Recently a Verizon employee database was compromised with the hacker holding it for a $250,000 ransom. Verizon states it doesn’t believe the content contains “any sensitive information”, and has ceased communications with the the hacker.
However, the list of details does include employee email addresses, phone numbers and more that may present a risk for future attacks.
Verizon Employee Database Hacked
In a report by Motherboard via The Verge, an anonymous hacker obtained access to a database containing Verizon employee information. This includes full names, company ID numbers, email addresses and phone numbers.
While it unclear how current the information is, Motherboard called multiple people affected by the hack and confirmed that four of the individuals do work for Verizon. Motherboard stated, “Around a dozen other numbers returned voicemails that included the names in the database, suggesting that those are also accurate”.

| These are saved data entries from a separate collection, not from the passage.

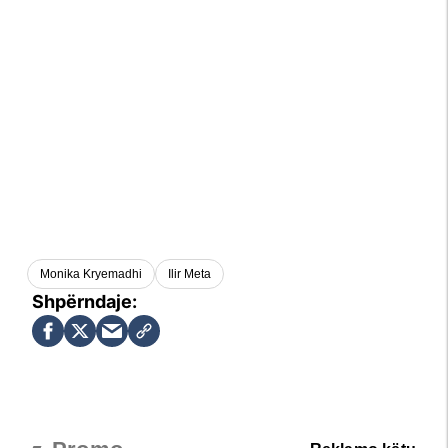
Monika Kryemadhi
Ilir Meta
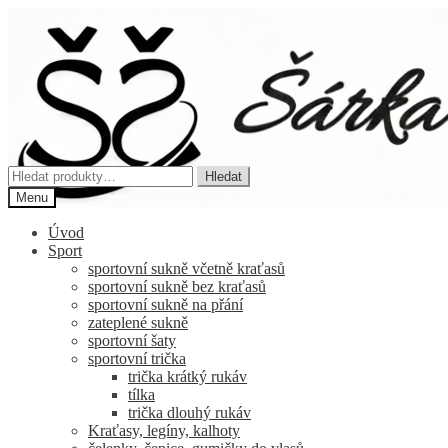
Přeskočit
Přejít
na
k
navigaci
obsahu
webu
Hledat:
Hledat
Menu
Úvod
Sport
sportovní sukně včetně kraťasů
sportovní sukně bez kraťasů
sportovní sukně na přání
zateplené sukně
sportovní šaty
sportovní trička
trička krátký rukáv
tílka
trička dlouhý rukáv
Kraťasy, legíny, kalhoty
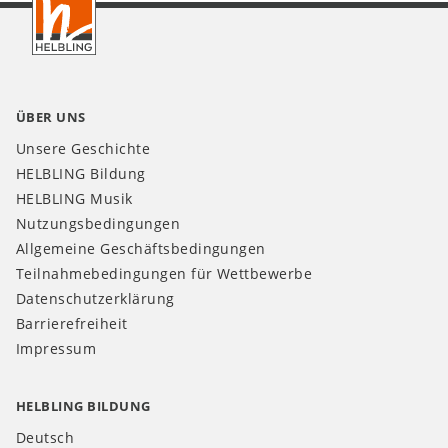
AT
ÜBER UNS
Unsere Geschichte
HELBLING Bildung
HELBLING Musik
Nutzungsbedingungen
Allgemeine Geschäftsbedingungen
Teilnahmebedingungen für Wettbewerbe
Datenschutzerklärung
Barrierefreiheit
Impressum
HELBLING BILDUNG
Deutsch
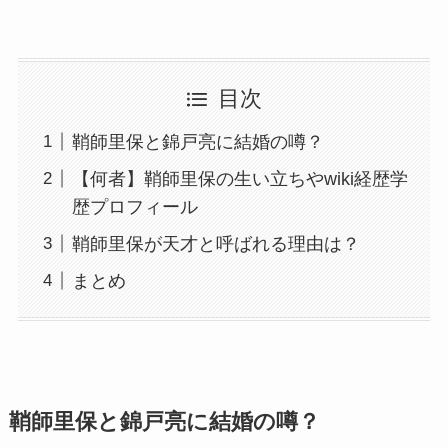
目次
鞘師里保と錦戸亮に結婚の噂？
【何者】鞘師里保の生い立ちやwiki経歴学
歴プロフィール
鞘師里保が天才と呼ばれる理由は？
まとめ
鞘師里保と錦戸亮に結婚の噂？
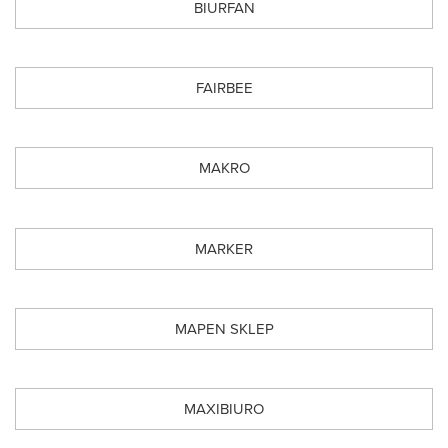
BIURFAN
FAIRBEE
MAKRO
MARKER
MAPEN SKLEP
MAXIBIURO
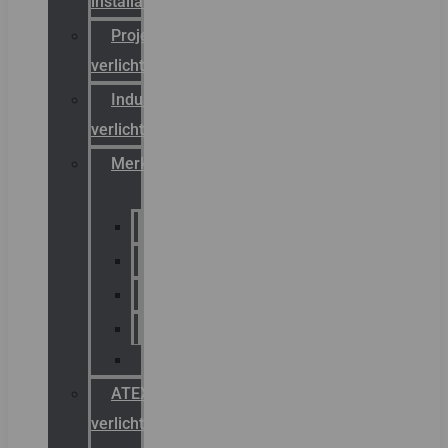
installateurs
Projectreferenties
verlichting
Industriële
verlichting
Merken
Sammode
Chalmit
Palazzoli
Fellowlight
Luxon
ATEX
verlichting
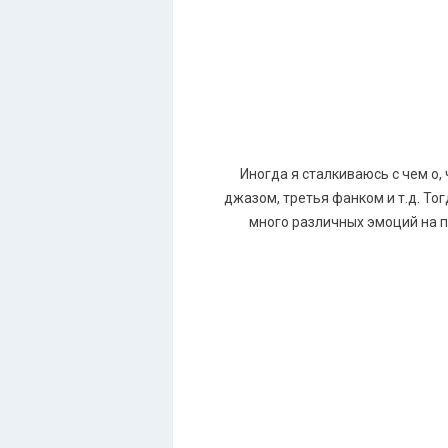
Иногда я сталкиваюсь с чем о, 
джазом, третья фанком и т.д. То
много различных эмоций на п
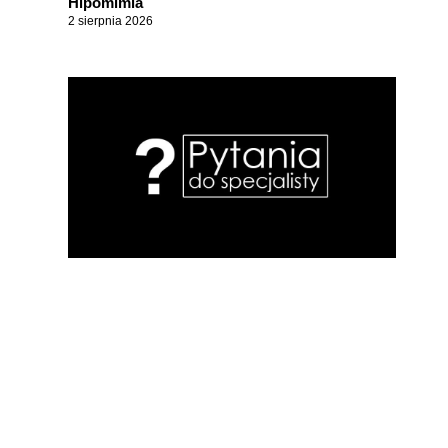
Hipomimia
2 sierpnia 2026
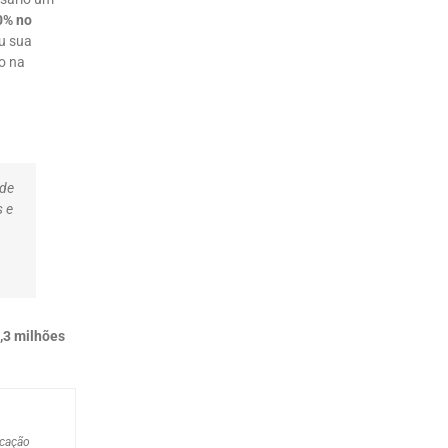
0% no
u sua
o na
 de
s e
1,3 milhões
ucação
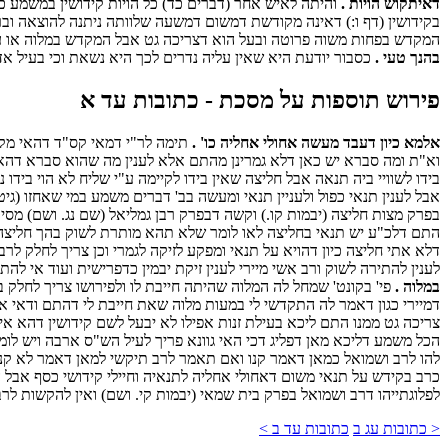
דאיתקוש הויות .
והיתה לאיש אחר (דברים כד) כל הויות קידושין במשמע כס
בקידושין (דף ו:) דאינה מקודשת דמשום דמשעה שלוותה ניתנה להוצאה ובר
המקדש בפחות משוה פרוטה ובעל הוא דצריכה גט אבל המקדש במלוה או על ת
בהנך טעי .
כסבור יודעת היא שאין עליה נדרים לכך היא נשאת וכי בעיל אד
פירוש תוספות על מסכת - כתובות עד א
אלמא כיון דעבד מעשה אחולי אחליה כו' .
תימה לר"י דמאי קס"ד דהאי מקשה
וא"ת ומה סברא יש כאן דלא גמרינן מהתם אלא לענין מה שהוא סברא דהא ל
בידו לשוויי ביה תנאה אבל חליצה שאין בידו לקיימה ע"י שליח לא הוי בידו
אבל לענין תנאי כפול ולעניין תנאי ומעשה בב' דברים משמע במי שאחזו (גיט
בפרק מצות חליצה (יבמות קו.) וקשה דבפרק רבן גמליאל (שם נג. ושם) מסיק
התם דלכ"ע יש תנאי בחליצה לאו לומר שלא תהא מותרת לשוק בהך חליצה דו
דלא אתי חליצה כיון דהויא על תנאי ומפקע לזיקה לגמרי וכן צריך לחלק ל
לענין להתירה לשוק ורב אשי מיירי לענין זיקת יבמין כדפרישית ועוד אי לה
במלוה .
פי' בקונט' שמחל לה המלוה שהיתה חייבת לו ולפירושו צריך לחלק 
דמיירי כגון דאמר לה התקדשי לי במעות מלוה שאת חייבת לי דהתם ודאי 
צריכה גט ממנו התם ליכא בעילת זנות אפילו לא יבעל לשם קידושין דהא אי
הכל משמע דליכא מאן דפליג דכי האי גוונא פריך לעיל הש"ס ארבה ויש לו
להו לרב ושמואל כמאן דאמר קנו ואם תאמר לרב תיקשי למאן דאמר לא קנו 
כרב בקידש על תנאי משום דאחולי אחליה לתנאיה וחיילי קידושי כסף אבל 
לפלוגתייהו דרב ושמואל בפרק בית שמאי (יבמות קי. ושם) ואין להקשות ל
< כתובות עג ב
כתובות עד ב >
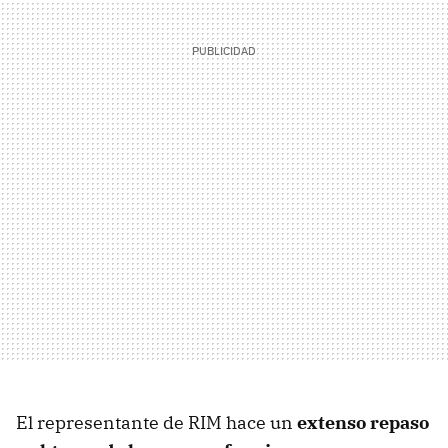
El representante de
RIM
hace un
extenso repaso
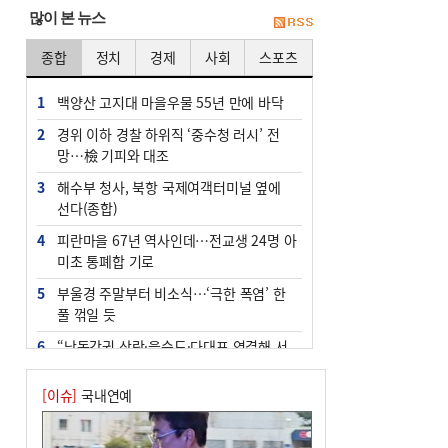
많이 본 뉴스
종합
정치
경제
사회
스포츠
1
백양산 고지대 마을우물 55년 만에 바닥
2
경위 이하 경찰 하위직 ‘중수청 러시’ 전
망…檢 기피와 대조
3
해수부 청사, 북항 국제여객터미널 옆에
선다(종합)
4
피란마을 67년 역사인데…전교생 24명 아
미초 통폐합 기로
5
부울경 주말부터 비소식…‘극한 폭염’ 한
풀 꺾일 듯
6
“낙동강권 삼락·을숙도·다대포 연결해 서
부산 관광 키우자”
[이슈]
국내연예
7
오늘의 날씨- 2026년 8월 7일
8
[사설] 해수부 신청사 북항으로 확정, 해양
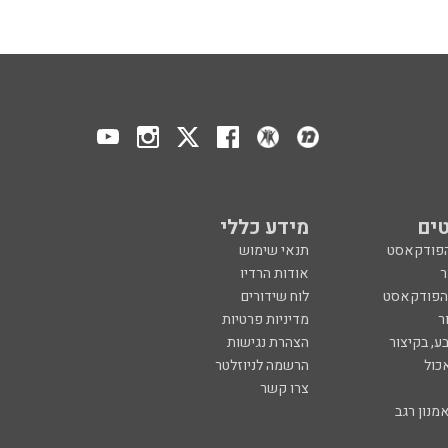
ים
מידע כללי
הפודקאסט
תנאי שימוש
ר
אודות הרדיו
 הפודקאסט
לוח שידורים
ר
מדיניות פרטיות
ע, בקיצור
הצהרת נגישות
כול
הרשמה לניוזלטר
צרו קשר
מנון רגב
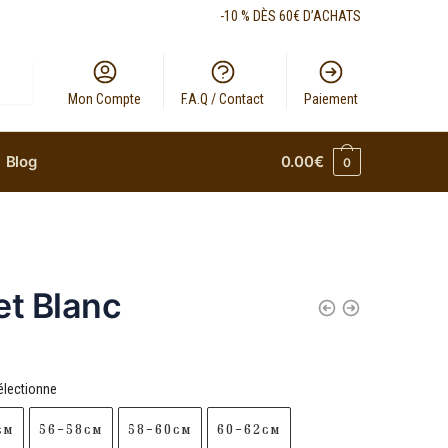
-10 % DÈS 60€ D’ACHATS
Mon Compte
F.A.Q / Contact
Paiement
Blog
0.00
€
0
et Blanc
électionne
cm
56-58cm
58-60cm
60-62cm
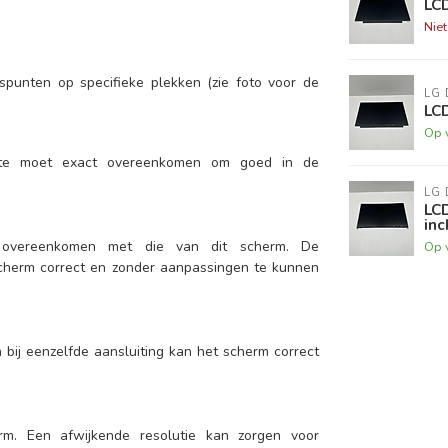
LC
Nie
punten op specifieke plekken (zie foto voor de
LG 
LC
Op 
tte moet exact overeenkomen om goed in de
LG 
LC
inc
 overeenkomen met die van dit scherm. De
Op 
scherm correct en zonder aanpassingen te kunnen
n bij eenzelfde aansluiting kan het scherm correct
erm. Een afwijkende resolutie kan zorgen voor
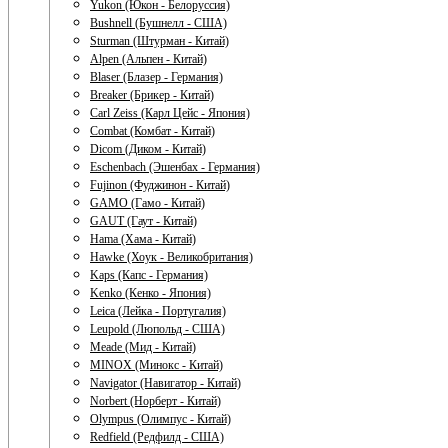
Yukon (Юкон - Белоруссия)
Bushnell (Бушнелл - США)
Sturman (Штурман - Китай)
Alpen (Альпен - Китай)
Blaser (Блазер - Германия)
Breaker (Брикер - Китай)
Carl Zeiss (Карл Цейс - Япония)
Combat (Комбат - Китай)
Dicom (Диком - Китай)
Eschenbach (Эшенбах - Германия)
Fujinon (Фуджинон - Китай)
GAMO (Гамо - Китай)
GAUT (Гаут - Китай)
Hama (Хама - Китай)
Hawke (Хоук - Великобритания)
Kaps (Капс - Германия)
Kenko (Кенко - Япония)
Leica (Лейка - Португалия)
Leupold (Люпольд - США)
Meade (Мид - Китай)
MINOX (Минокс - Китай)
Navigator (Навигатор - Китай)
Norbert (Норберт - Китай)
Olympus (Олимпус - Китай)
Redfield (Редфилд - США)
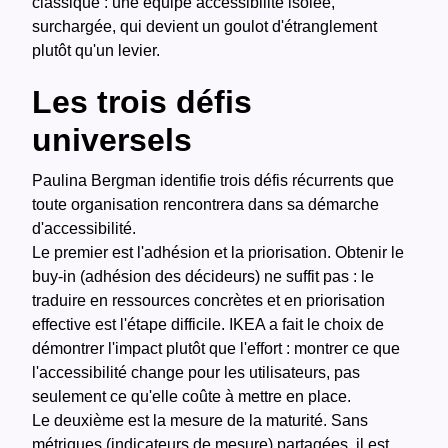
classique : une équipe accessibilité isolée,
surchargée, qui devient un goulot d'étranglement
plutôt qu'un levier.
Les trois défis
universels
Paulina Bergman identifie trois défis récurrents que
toute organisation rencontrera dans sa démarche
d'accessibilité.
Le premier est l'adhésion et la priorisation. Obtenir le
buy-in (adhésion des décideurs) ne suffit pas : le
traduire en ressources concrètes et en priorisation
effective est l'étape difficile. IKEA a fait le choix de
démontrer l'impact plutôt que l'effort : montrer ce que
l'accessibilité change pour les utilisateurs, pas
seulement ce qu'elle coûte à mettre en place.
Le deuxième est la mesure de la maturité. Sans
métriques (indicateurs de mesure) partagées, il est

The anonymous hacker informed Motherboard that they “obtained the data by convincing a Verizon employee to give them remote access to their corporate computer”. The hacker also described the employees as “idiots”.
Through this deceit, the hacker gained access to Verizon’s internal systems and obtained the employee database. Additionally, after obtaining the database, the hacker informed Verizon they wanted $250,000 to not leak the information.
In a response to Motherboard, Verizon stated,
“A fraudster recently contacted us threatening to release readily available employee directory information in exchange for payment from Verizon. We do not believe the fraudster has any sensitive information and we do not plan to engage with the individual further,” the spokesperson told Motherboard in an email. “As always, we take the security of Verizon data very seriously and we have strong measures in place to protect our people and systems.”
Motherboard notes that while Verizon may not deem the information sensitive, the information given out could potentially stir trouble. Employee’s phone numbers, email addresses and company ID numbers could find a use impersonating employees in an attempt to social engineering and SIM swap attacks.
The release of this information could in turn create more situations such as the one presented. Again, the hacker obtained this data through social engineering.